Osteoarthritis in the adult horse
Osteoarthritis (OA) is one of the most common causes of lameness in the adult horse. It is primarily a disease of the articular cartilage, a thin layer of protective material covering the surface of bones within joints, with progressive deterioration which can result in pain and inflammation.
Whilst OA can be a significant source of pain, especially when the horse is being worked, this can often be controlled and horses are often able to continue being ridden and even competing if well controlled.
There are many factors which may influence the development of OA in a horse- most commonly it is thought of as a wear and tear condition of older horses following years of hard work, but it can also develop suddenly in younger horses as a result of developmental joint disease (DJD), trauma or injury. Other compounding factors include conformation, weight and genetics.
The diagnosis of OA is often made following a multimodal approach by your vet. This normally starts with a clinical examination, in which the vet will palpate and manipulate the limbs with the horse stood still, and then watch it move in a straight line and on a hard and soft lunge circle. Flexion tests are then often performed to increase the pressure on the joints and surrounding soft tissue structures. The next stage is usually nerve-blocking with local anaesthetic; this allows the area of pain to be identified by removing the sensation to different regions of the limb. A positive nerve block will often result in abolition of the lameness when the dynamic tests are repeated and an improvement in the horse’s way of going. The local anaesthetic can either be placed under the skin next to a nerve (perineural) or into a joint (intra-articular).
Following this, imaging of the joints is normally required with radiography (x-ray) the main technique used. This allows assessment of the bones of the joint including their density, shape and the space around them.
Radiographic changes frequently observed with OA may include new bone formation or bone loss, reduction of joint space and irregular margins. Other imaging modalities include ultrasonography, nuclear scintigraphy and even magnetic resonance imaging (MRI), however these are more often used in unusual or complex cases of lameness originating from more than one source or in a horse not amenable or with inconclusive nerve blocking.
Once OA of a joint has been diagnosed the treatment is usually conservative. Each case will be considered as an individual, with the aforementioned compounding factors and the horse’s workload and work history playing an important part in the management plan. Initial treatment may involve a combination of physical and drug-based approaches.
Early diagnosis can be very beneficial to long-term management by implementing changes which may slow the progression of disease, alleviate pain and maintain the horses’ way of going. Concurrent work with your physiotherapist and farrier may also help by providing additional musculoskeletal support. Gentle ongoing low-grade movement is usually beneficial with inactivity causing further stiffening so daily exercise or turn out is important.
Pharmacologically, the mainstay treatment is oral non-steroidal anti-inflammatory (NSAID) drugs such as phenylbutazone (bute) or suxibuzone (danilon). Whilst they will not modify the course of the disease, they will provide pain relief and reduce inflammation which in turn will allow the horse to keep moving. Long term these may have side effects including kidney and gastro-intestinal issues and such use should therefore be monitored and is often cautioned against. Alternative pharmacological intervention includes direct corticosteroid medication into the joint. This provides a targeted anti-inflammatory effect and will also have the potential to modify the disease process. However used incorrectly or over frequently, joint medication may have deleterious effects on the joint cartilage as well, and also carry the potential increased risk of laminitis and joint infection in the acute short-term.
Other treatment options include the use of bisphosphates, hyaluronic acid, and joint supplements (neutraceuticals). There is limited scientific evidence to support the use of neutraceuticals in horses, although recent studies have highlighted boswellia and green-lipped muscles as potentially important ingredients. A last-resort treatment suitable to some joints is surgical or chemical fusion (arthrodesis). This reduces the potential for movement in a low-motion joint and can be very effective at alleviating pain, although is an irreversible change and may not be suitable for many cases.

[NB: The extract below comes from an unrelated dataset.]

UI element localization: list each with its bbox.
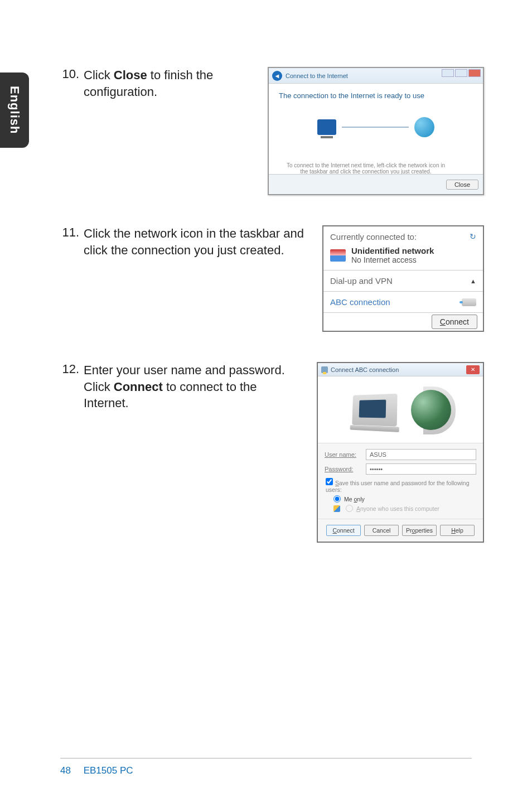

A further area of increasing interest is the use of biological therapies; i.e. re-introducing cells or proteins extracted from a horse, back into the damaged area or joint. Currently these include PRP and IRAP, and are designed to increase the health of the joint fluid and stimulate cellular repair. A new approach that is increasingly used is a polyacrylamide hydrogel with can be injected into some joints to increase cushioning and thus alleviate pain.
It is important to weigh up the safety, proven efficacy and cost of any of these treatments, and what may be of most benefit to your horse. There are no medical treatments that can reverse the cartilage damage associated with OA. The best approach is to find a balance of management for the individual which will suit you both as a team.